Any page, not just articles, can be interwikied. For instance, if you have a user page in Russian as well as English, you can add an interwiki link to the Russian version of your page on your English-language user page, and vice versa. Many help and community pages exist in multiple languages and are linked to one another in this way. These links can be very helpful if you want to find an equivalent project or policy in another language; for instance, if you want to find spoken articles in German, simply go to the English Spoken Wikipedia project, which has an interwiki link to the German-language Wikipedia page, WikiProjekt Gesprochene Wikipedia.

Editors must add links to other languages, article by article, for them to show up. The links are created using special language codes. These codes are mostly two letters (a few are three letters) and are based on the international standard [[ISO 639]], which catalogs languages. If no ISO code exists, a special code is developed and used; for instance, the Simple English Wikipedia (a Wikipedia written in simpler English) uses the prefix simple (according to [[Wikipedia:Multilingual coordination]]). These prefixes also appear in the Wikipedia URL for each edition: So http://en.wikipedia.org/ is the English-language Wikipedia. A table of all existing Wikipedia languages with their corresponding code may be found on the Meta site at [[meta:List of Wikipedias]]. These codes are also used informally on the projects to refer to the various language Wikipedias; you may see en:WP or enWP used to mean the English-language Wikipedia, de:WP to mean the German-language Wikipedia, ru:WP to mean the Russian-language Wikipedia, and so on.
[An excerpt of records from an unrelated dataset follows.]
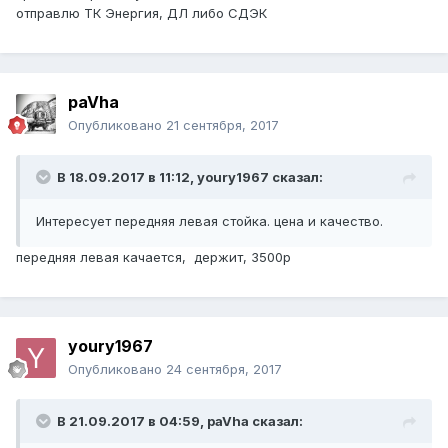
отправлю ТК Энергия, ДЛ либо СДЭК
paVha
Опубликовано
21 сентября, 2017
В 18.09.2017 в 11:12, youry1967 сказал:
Интересует передняя левая стойка. цена и качество.
передняя левая качается, держит, 3500р
youry1967
Опубликовано
24 сентября, 2017
В 21.09.2017 в 04:59, paVha сказал:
Once you have found the two articles you wish to link and know their respective title and language code, creating the links is simple. Edit one article, and scroll to the end of the text. Interwiki links are placed at the very bottom of the article, underneath all article text.

The link takes this form: [[language code:article name in native language]]. For instance, if you're working on the article [[Cat]] in English, and you want to link to the article [[Chat]] in French, you would add the link

[[fr:chat]]

at the end of the English-language article. After saving the page, a link with the text Français will show up on the left-hand sidebar; if you click it, you'll be taken to the French article at http://fr.wikipedia.org/wiki/Chat. Similarly, to link to the article in German you would type

[[de:Hauskatze]]

which will give you a link to http://de.wikipedia.org/wiki/Hauskatze under Deutsch in the sidebar.
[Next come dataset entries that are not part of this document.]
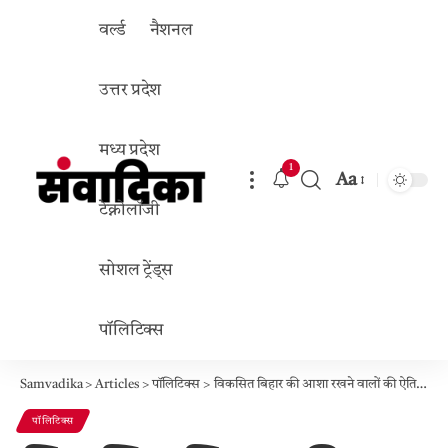
वर्ल्ड
नैशनल
उत्तर प्रदेश
मध्य प्रदेश
1
Aa
Font
टेक्नोलॉजी
Resizer
सोशल ट्रेंड्स
पॉलिटिक्स
Samvadika
>
Articles
>
पॉलिटिक्स
>
विकसित बिहार की आशा रखने वालों की ऐतिहासिक जीत: अमित शाह ने एनडीए की डबल सेंचुरी पर दी बधाई, जंगलराज को ठुकराया जनादेश
पॉलिटिक्स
By convention, interwiki links are placed below category tags on pages, each on its own line. The most popular arrangement for ordering interwiki links on a page is alphabetically by code.

To be complete, you should also go to the articles in the other languages to add an interwiki link back to the first article (for instance, the page [[Hauskatze]] should also link to the English [[Cat]]). When creating interwiki links, add a simple +en: or interwiki as an edit summary. You may also find more interwiki links to that article to add to the original article you were working on. Today bots do much of this missing interwiki linking automatically.

To link to another language page without having it display as an interwiki link, use the same syntax but place a colon in front of the language prefix, as if you were linking to a category name. Typing [[:fr:chat]] on an English-language Wikipedia page will display as a light-blue link just as you write it that links to http://fr.wikipedia.org/wiki/Chat, but the link doesn't appear on the left-hand sidebar. Some important general principles still apply: Prefer the internal link means don't use links to another-language Wikipedia to replace a redlink to an English article and Seek outside references means you shouldn't rely on another Wikipedia to source important facts in an article. Translation isn't by itself sufficient verification, and other Wikipedia pages—no matter the language—are not acceptable as sources.